Strang C M, Hachenberg T
Klinik für Anästhesiologie und Intensivtherapie.Medizinische Fakultät, Otto-von-Guericke-Universität Magdeburg.
Zentralbl Chir. 2004 Jun;129(3):196-9. doi: 10.1055/s-2004-822781.
The importance of laparoscopic colonic surgery has increased considerably in the past decade. However, a minimally invasive operation with induction of pneumoperitoneum does not imply a minimally invasive anaesthesia. The haemodynamic effects of intraperitoneal carbon dioxide insufflation depend an the extent of intraabdominal pressure elevation, severity of preexisting cardiopulmonary diseases, alterations of arterial PCO (2) and pH, volume state of the patient and co-medications. In addition, positioning of the patient for laparoscopic colonic surgery and endocrinological reactions during and after induction of pneumoperitoneum may significantly affect systemic and pulmonary haemodynamics. Intraabdominal operations may impair respiratory function independent from anaesthesia. Preoperative evaluation of the high risk patient is of utmost importance. Assessment of expiratory PCO (2), extended cardiopulmonary monitoring and maintenance of intraabdominal pressure in the range of 5 - 7 mmHg are recommended during laparoscopic colonic surgery.
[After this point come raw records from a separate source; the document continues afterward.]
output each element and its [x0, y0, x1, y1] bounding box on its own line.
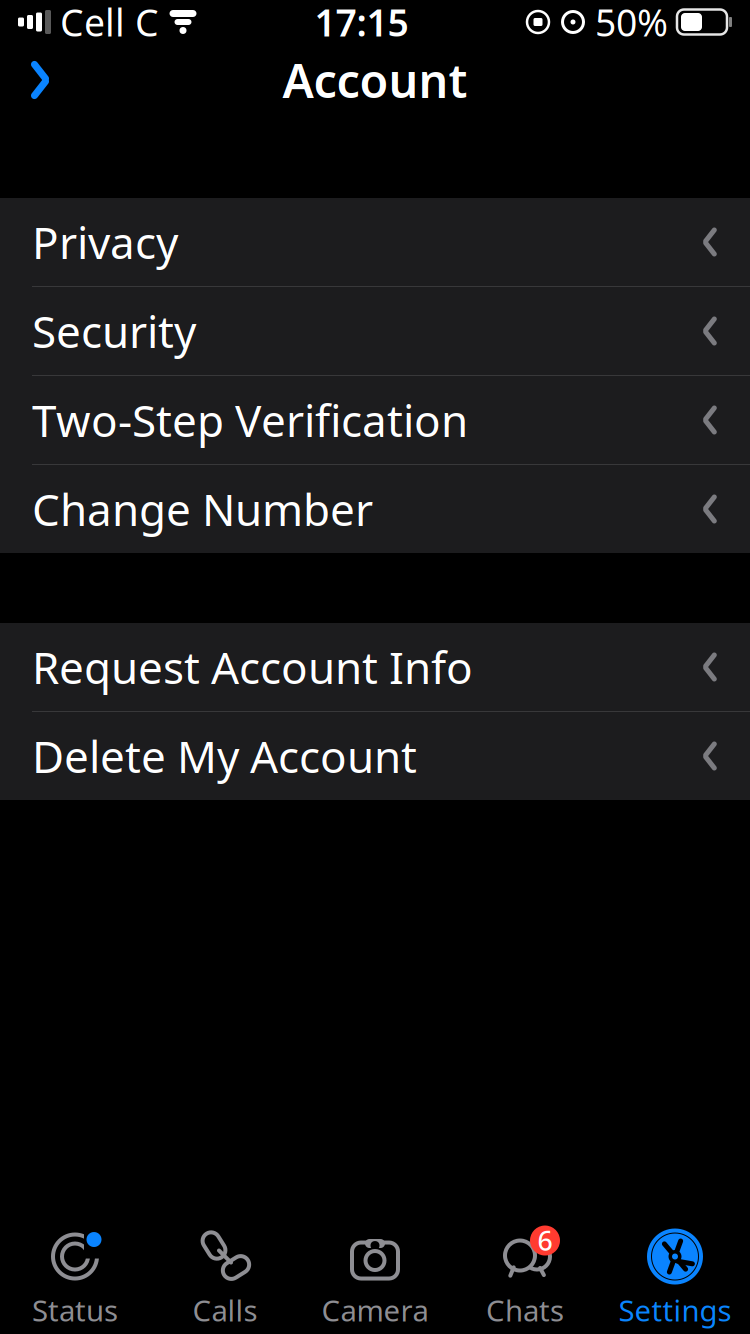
button[interactable]: Change Number [0, 465, 750, 553]
button[interactable]: Back [0, 44, 74, 116]
staticText: Camera [322, 1290, 428, 1330]
button[interactable]: Two-Step Verification [0, 376, 750, 464]
button[interactable]: Status [0, 1224, 150, 1334]
staticText: Two-Step Verification [32, 391, 468, 449]
staticText: Security [32, 302, 196, 360]
button[interactable]: Settings [600, 1224, 750, 1334]
staticText: Privacy [32, 213, 178, 271]
staticText: 6 [538, 1223, 552, 1258]
button[interactable]: Delete My Account [0, 712, 750, 800]
staticText: Settings [618, 1290, 732, 1330]
staticText: Account [282, 49, 468, 111]
button[interactable]: Privacy [0, 198, 750, 286]
staticText: Calls [192, 1290, 258, 1330]
button[interactable]: Request Account Info [0, 623, 750, 711]
staticText: Change Number [32, 480, 373, 538]
staticText: Status [32, 1290, 118, 1330]
staticText: Request Account Info [32, 638, 473, 696]
button[interactable]: Calls [150, 1224, 300, 1334]
staticText: 17:15 [314, 0, 408, 47]
staticText: Chats [486, 1290, 564, 1330]
button[interactable]: Camera [300, 1224, 450, 1334]
staticText: 50% [595, 0, 668, 47]
button[interactable]: 6 [450, 1224, 600, 1334]
button[interactable]: Security [0, 287, 750, 375]
staticText: Cell C [60, 0, 159, 47]
staticText: Delete My Account [32, 727, 417, 785]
在过去十年中,腹腔镜结肠手术的重要性显著增加。然而,实施气腹的微创手术并不意味着麻醉也是微创的。腹腔内二氧化碳充气的血流动力学效应取决于腹内压升高的程度、既往心肺疾病的严重程度、动脉血二氧化碳分压(PCO₂)和pH值的变化、患者的容量状态以及合并用药情况。此外,腹腔镜结肠手术患者的体位以及气腹诱导期间和之后的内分泌反应可能会显著影响全身和肺部血流动力学。腹部手术可能会独立于麻醉而损害呼吸功能。对高危患者进行术前评估至关重要。建议在腹腔镜结肠手术期间评估呼气末二氧化碳分压(PCO₂)、进行全面的心肺监测并将腹内压维持在5-7 mmHg范围内。